▶ **Assignment**
Start at the line in the entries below that contains "Stillen [Stillen (4 Einträge)] (135, 2524)", stop at the line that contains "[Loopschal Glitzer] (90, 2370)", and output exactly the lines in that span, both ends included.

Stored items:
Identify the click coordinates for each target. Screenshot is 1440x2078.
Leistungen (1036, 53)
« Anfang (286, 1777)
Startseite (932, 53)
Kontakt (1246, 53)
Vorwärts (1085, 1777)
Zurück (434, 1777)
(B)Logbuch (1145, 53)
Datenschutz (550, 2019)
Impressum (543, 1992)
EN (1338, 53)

---

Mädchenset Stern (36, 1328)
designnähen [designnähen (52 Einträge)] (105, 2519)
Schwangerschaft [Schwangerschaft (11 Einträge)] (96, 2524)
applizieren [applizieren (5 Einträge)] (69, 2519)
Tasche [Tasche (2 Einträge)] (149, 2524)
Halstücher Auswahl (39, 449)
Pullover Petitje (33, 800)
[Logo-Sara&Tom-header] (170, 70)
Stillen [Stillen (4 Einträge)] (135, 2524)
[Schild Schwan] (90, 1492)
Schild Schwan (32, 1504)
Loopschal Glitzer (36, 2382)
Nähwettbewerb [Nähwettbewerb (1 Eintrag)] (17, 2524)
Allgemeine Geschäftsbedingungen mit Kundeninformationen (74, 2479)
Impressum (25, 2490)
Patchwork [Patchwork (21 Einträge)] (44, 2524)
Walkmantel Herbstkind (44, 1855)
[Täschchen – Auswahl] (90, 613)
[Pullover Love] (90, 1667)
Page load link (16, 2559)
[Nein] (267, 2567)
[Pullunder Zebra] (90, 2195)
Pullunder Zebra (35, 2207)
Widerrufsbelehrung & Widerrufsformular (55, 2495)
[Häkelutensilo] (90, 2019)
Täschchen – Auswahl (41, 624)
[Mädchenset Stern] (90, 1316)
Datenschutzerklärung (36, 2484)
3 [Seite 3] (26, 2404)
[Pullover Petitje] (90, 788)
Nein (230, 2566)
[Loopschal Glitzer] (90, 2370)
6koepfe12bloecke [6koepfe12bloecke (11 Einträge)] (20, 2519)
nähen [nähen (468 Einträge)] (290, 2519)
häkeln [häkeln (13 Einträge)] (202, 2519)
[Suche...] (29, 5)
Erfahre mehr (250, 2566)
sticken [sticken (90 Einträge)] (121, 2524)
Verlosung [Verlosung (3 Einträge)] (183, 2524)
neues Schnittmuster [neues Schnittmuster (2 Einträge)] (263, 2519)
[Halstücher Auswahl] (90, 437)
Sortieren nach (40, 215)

▶ **Solution for this exercise**
Stillen [Stillen (4 Einträge)] (135, 2524)
[Schild Schwan] (90, 1492)
Schild Schwan (32, 1504)
Loopschal Glitzer (36, 2382)
Nähwettbewerb [Nähwettbewerb (1 Eintrag)] (17, 2524)
Allgemeine Geschäftsbedingungen mit Kundeninformationen (74, 2479)
Impressum (25, 2490)
Patchwork [Patchwork (21 Einträge)] (44, 2524)
Walkmantel Herbstkind (44, 1855)
[Täschchen – Auswahl] (90, 613)
[Pullover Love] (90, 1667)
Page load link (16, 2559)
[Nein] (267, 2567)
[Pullunder Zebra] (90, 2195)
Pullunder Zebra (35, 2207)
Widerrufsbelehrung & Widerrufsformular (55, 2495)
[Häkelutensilo] (90, 2019)
Täschchen – Auswahl (41, 624)
[Mädchenset Stern] (90, 1316)
Datenschutzerklärung (36, 2484)
3 [Seite 3] (26, 2404)
[Pullover Petitje] (90, 788)
Nein (230, 2566)
[Loopschal Glitzer] (90, 2370)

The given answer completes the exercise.